START INPUT DATA

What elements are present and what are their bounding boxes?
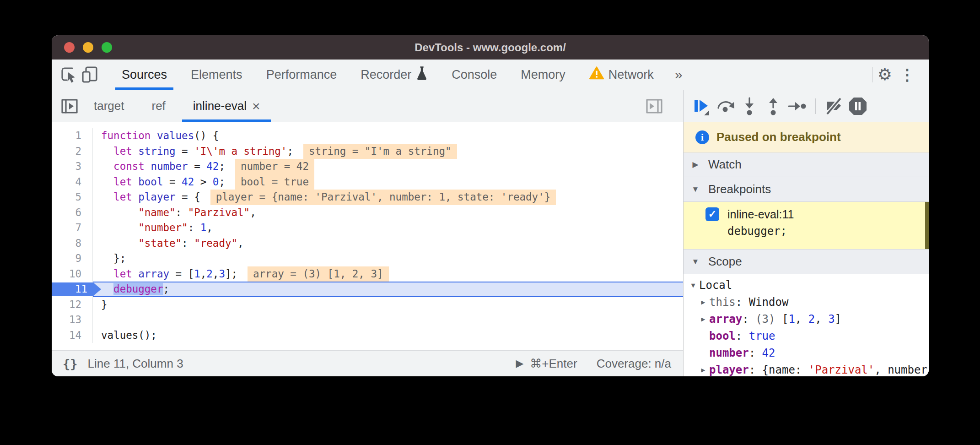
deactivate-breakpoints-button[interactable] — [822, 94, 846, 118]
line-number[interactable]: 6 — [52, 205, 93, 221]
inline-eval-hint: number = 42 — [235, 159, 314, 174]
code-line-4[interactable]: 4 let bool = 42 > 0;bool = true — [52, 174, 683, 190]
tab-label: Memory — [521, 68, 565, 82]
inline-eval-hint: array = (3) [1, 2, 3] — [248, 266, 388, 282]
code-line-14[interactable]: 14values(); — [52, 328, 683, 343]
breakpoint-code: debugger; — [727, 225, 929, 238]
code-line-content: "name": "Parzival", — [93, 205, 683, 221]
tab-elements[interactable]: Elements — [179, 60, 254, 90]
inline-eval-hint: string = "I'm a string" — [303, 144, 457, 159]
code-line-1[interactable]: 1function values() { — [52, 128, 683, 144]
code-line-content: let player = {player = {name: 'Parzival'… — [93, 190, 683, 205]
file-tab-inline-eval[interactable]: inline-eval× — [179, 90, 274, 122]
line-number[interactable]: 5 — [52, 190, 93, 205]
step-button[interactable] — [785, 94, 809, 118]
chevron-right-icon[interactable]: ▶ — [697, 311, 709, 328]
line-number[interactable]: 12 — [52, 297, 93, 313]
line-number[interactable]: 13 — [52, 312, 93, 328]
resume-script-button[interactable] — [690, 94, 714, 118]
file-tab-label: target — [94, 99, 124, 113]
scope-tree[interactable]: ▼Local▶this: Window▶array: (3) [1, 2, 3]… — [684, 274, 929, 376]
tab-label: Console — [452, 68, 497, 82]
scope-row[interactable]: ▶array: (3) [1, 2, 3] — [684, 311, 929, 328]
code-line-5[interactable]: 5 let player = {player = {name: 'Parziva… — [52, 190, 683, 205]
chevron-right-icon[interactable]: ▶ — [697, 294, 709, 311]
line-number[interactable]: 3 — [52, 159, 93, 174]
code-line-6[interactable]: 6 "name": "Parzival", — [52, 205, 683, 221]
scope-section-header[interactable]: ▼ Scope — [684, 250, 929, 274]
code-line-10[interactable]: 10 let array = [1,2,3];array = (3) [1, 2… — [52, 266, 683, 282]
code-line-7[interactable]: 7 "number": 1, — [52, 220, 683, 236]
chevron-right-icon[interactable]: ▶ — [697, 362, 709, 376]
code-line-8[interactable]: 8 "state": "ready", — [52, 236, 683, 251]
debugger-toolbar — [684, 90, 929, 122]
code-line-13[interactable]: 13 — [52, 312, 683, 328]
line-number[interactable]: 9 — [52, 251, 93, 266]
more-panels-button[interactable]: » — [666, 67, 692, 82]
tab-sources[interactable]: Sources — [110, 60, 179, 90]
kebab-menu-icon[interactable]: ⋮ — [892, 65, 922, 84]
line-number[interactable]: 11 — [52, 282, 93, 297]
coverage-status: Coverage: n/a — [597, 357, 671, 371]
inspect-element-icon[interactable] — [58, 64, 79, 85]
scope-row[interactable]: ▼Local — [684, 277, 929, 294]
line-number[interactable]: 14 — [52, 328, 93, 343]
scope-row[interactable]: bool: true — [684, 328, 929, 345]
line-number[interactable]: 7 — [52, 220, 93, 236]
breakpoints-section-label: Breakpoints — [708, 182, 771, 196]
inline-eval-hint: player = {name: 'Parzival', number: 1, s… — [210, 190, 556, 205]
tab-recorder[interactable]: Recorder — [349, 60, 440, 90]
line-number[interactable]: 2 — [52, 144, 93, 159]
tab-console[interactable]: Console — [440, 60, 509, 90]
tab-network[interactable]: Network — [577, 60, 666, 90]
step-out-button[interactable] — [761, 94, 785, 118]
tab-performance[interactable]: Performance — [254, 60, 349, 90]
show-debugger-sidebar-icon[interactable] — [644, 96, 665, 117]
code-line-3[interactable]: 3 const number = 42;number = 42 — [52, 159, 683, 174]
code-line-2[interactable]: 2 let string = 'I\'m a string';string = … — [52, 144, 683, 159]
code-line-content — [93, 312, 683, 328]
line-number[interactable]: 4 — [52, 174, 93, 190]
paused-banner: i Paused on breakpoint — [684, 122, 929, 152]
file-tab-label: ref — [152, 99, 166, 113]
run-snippet-icon[interactable]: ▶ — [516, 358, 523, 369]
settings-gear-icon[interactable]: ⚙ — [878, 65, 892, 84]
show-navigator-icon[interactable] — [59, 96, 80, 117]
cursor-position: Line 11, Column 3 — [88, 357, 183, 371]
device-toolbar-icon[interactable] — [79, 64, 100, 85]
breakpoints-section-header[interactable]: ▼ Breakpoints — [684, 177, 929, 202]
scope-row[interactable]: ▶player: {name: 'Parzival', number: 1, s… — [684, 362, 929, 376]
file-tab-target[interactable]: target — [80, 90, 138, 122]
step-into-button[interactable] — [738, 94, 761, 118]
pause-on-exceptions-button[interactable] — [846, 94, 870, 118]
chevron-down-icon[interactable]: ▼ — [687, 277, 699, 294]
code-line-9[interactable]: 9 }; — [52, 251, 683, 266]
breakpoint-checkbox[interactable]: ✓ — [705, 207, 719, 221]
code-line-12[interactable]: 12} — [52, 297, 683, 313]
code-line-11[interactable]: 11 debugger; — [52, 282, 683, 297]
code-line-content: let array = [1,2,3];array = (3) [1, 2, 3… — [93, 266, 683, 282]
breakpoint-entry[interactable]: ✓ inline-eval:11 debugger; — [684, 202, 929, 250]
line-number[interactable]: 10 — [52, 266, 93, 282]
scope-row[interactable]: ▶this: Window — [684, 294, 929, 311]
code-line-content: values(); — [93, 328, 683, 343]
code-line-content: function values() { — [93, 128, 683, 144]
tab-label: Network — [608, 68, 654, 82]
toolbar-divider — [105, 67, 105, 82]
tab-memory[interactable]: Memory — [509, 60, 577, 90]
pretty-print-icon[interactable]: {} — [63, 357, 78, 371]
line-number[interactable]: 8 — [52, 236, 93, 251]
flask-icon — [416, 66, 428, 84]
line-number[interactable]: 1 — [52, 128, 93, 144]
file-tab-ref[interactable]: ref — [138, 90, 179, 122]
watch-section-header[interactable]: ▶ Watch — [684, 152, 929, 177]
code-line-content: "number": 1, — [93, 220, 683, 236]
close-icon[interactable]: × — [252, 98, 260, 114]
code-editor[interactable]: 1function values() {2 let string = 'I\'m… — [52, 122, 683, 350]
toolbar-right: ⚙ ⋮ — [868, 65, 929, 84]
scope-row[interactable]: number: 42 — [684, 345, 929, 362]
code-line-content: }; — [93, 251, 683, 266]
devtools-window: DevTools - www.google.com/ SourcesElemen… — [52, 35, 929, 376]
step-over-button[interactable] — [714, 94, 738, 118]
chevron-down-icon: ▼ — [691, 257, 700, 266]
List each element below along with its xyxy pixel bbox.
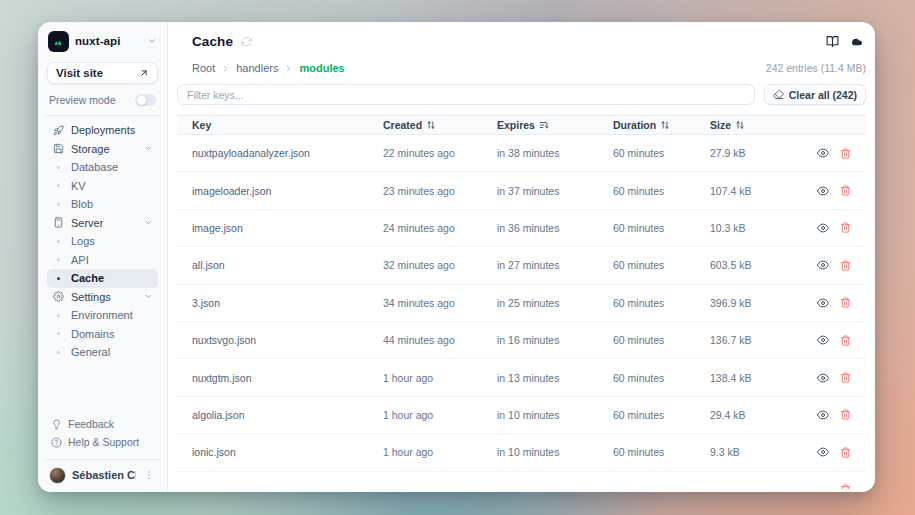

END INPUT DATA

= TASK =
What number of lines in the listing above hold the string "show"? Give that number and nothing else.

= PROBLEM SOLUTION =
2